Busy ≠ Profitable: What You Should Actually Be Measuring
TL;DR: You’re measuring the wrong things.
If your team is flat out but your bank account says otherwise, you’re tracking the wrong numbers. Here’s how to shift from measuring effort to measuring what actually affects your margin.
Busy Doesn’t Mean It’s Working
Your calendar’s packed. You’re in back-to-back meetings. The team’s doing their best to keep up.
But the profit isn’t showing up. That’s the warning sign.
Too many businesses are built around busyness. But motion doesn’t equal margin. Without the right numbers in front of you, it’s hard to know where the money is actually being made or lost.

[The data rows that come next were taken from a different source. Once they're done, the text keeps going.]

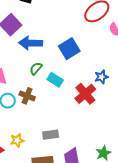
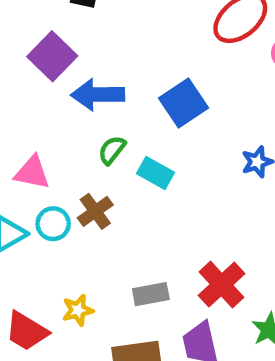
red cross: (85, 94) -> (222, 285), moved
brown cross: (27, 96) -> (95, 211), turned 35

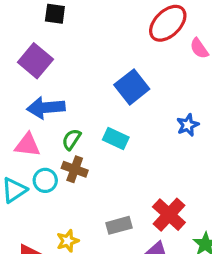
blue arrow: (98, 95) -> (46, 108), moved
green semicircle: (112, 150) -> (71, 139), moved
brown cross: (95, 211) -> (75, 169), turned -30

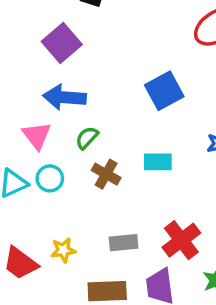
cyan rectangle: (116, 138) -> (158, 162), moved, turned -35
pink triangle: (27, 145) -> (37, 136), turned 36
brown cross: (75, 169) -> (106, 174), moved

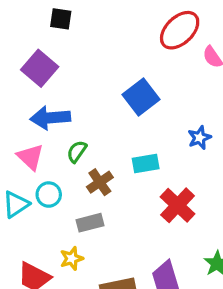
brown cross: (106, 174) -> (100, 182), turned 35
red cross: (181, 240) -> (178, 205), moved
gray rectangle: (124, 243) -> (90, 223), moved

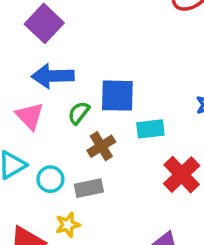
blue square: (141, 97) -> (117, 96), moved, turned 36
cyan circle: (49, 195) -> (50, 179), moved

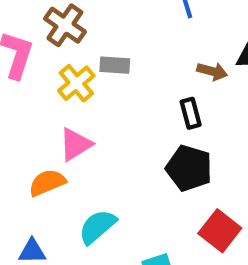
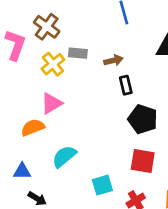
brown arrow: (212, 71) -> (113, 60), moved, turned -30
black pentagon: (189, 168) -> (143, 119), moved
red square: (220, 231) -> (143, 161), turned -30

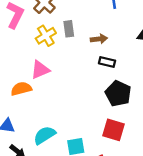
gray rectangle: (78, 53) -> (69, 29), turned 70
black rectangle: (126, 85) -> (107, 62), turned -70
cyan semicircle: (64, 156) -> (44, 135), moved

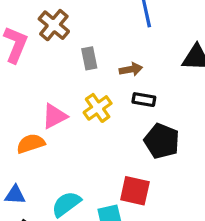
yellow cross: (46, 36) -> (98, 108), moved
red square: (114, 130) -> (135, 191), moved

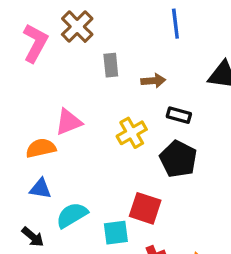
black rectangle: (144, 100) -> (179, 115), moved
yellow cross: (98, 108) -> (132, 133), moved
blue triangle: (15, 195) -> (41, 189), moved

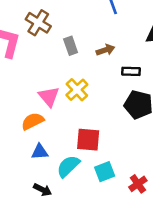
pink triangle: (69, 122) -> (49, 96), turned -35
yellow cross: (132, 133) -> (77, 90), moved
red square: (145, 208) -> (88, 140), moved

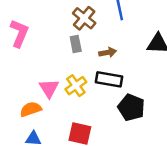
brown cross: (38, 23) -> (84, 18), moved
black rectangle: (131, 71) -> (109, 79), moved, size x1.5

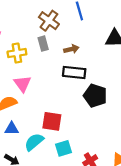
yellow cross: (76, 86) -> (17, 53), moved, turned 30

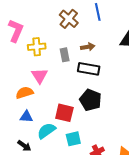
gray rectangle: (43, 44) -> (65, 55), moved
black pentagon: (95, 96) -> (90, 100), moved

What You’re Probably Tracking
Hours logged
Tasks completed
Meetings held
How ‘busy’ everyone feels
None of that tells you how profitable the work is.
What to Track Instead
1. Cost to Deliver
How much time, people, and tech does it take to complete a typical job or client project?
✅ Choose a recent project. Add up hours across roles, tool costs, and any delays. Compare that to the revenue you brought in.
2. Utilisation vs. Capacity
Are your people working on the right things—or just filling the day?
✅ Track what % of time is actually spent on revenue-related work. Admin, internal fixes, and rework don’t earn.
3. Revenue Per Head
Are you getting enough return per team member?
✅ Divide total monthly revenue by number of employees (or active hours). If the number’s flat but workload’s rising, there’s your sign.
Why It Matters
Because more movement without more margin is just more work.
This is where founders get stuck - adding more people and taking on more projects, but not improving profitability. And at some point, capacity runs out. If you don’t know which work actually makes money, you’re scaling the wrong things.
Try This Week
Review the last three jobs you did. Work out time spent vs. what you charged.
Track how much of your team’s time is going to admin or internal fixes.
Look at your profit margin per client - not just monthly revenue.
It’ll show you fast what’s working and what’s just filling time.
Final Word
Being busy is not the goal.
You’re not running a business to fill every hour - you’re running it to make a return.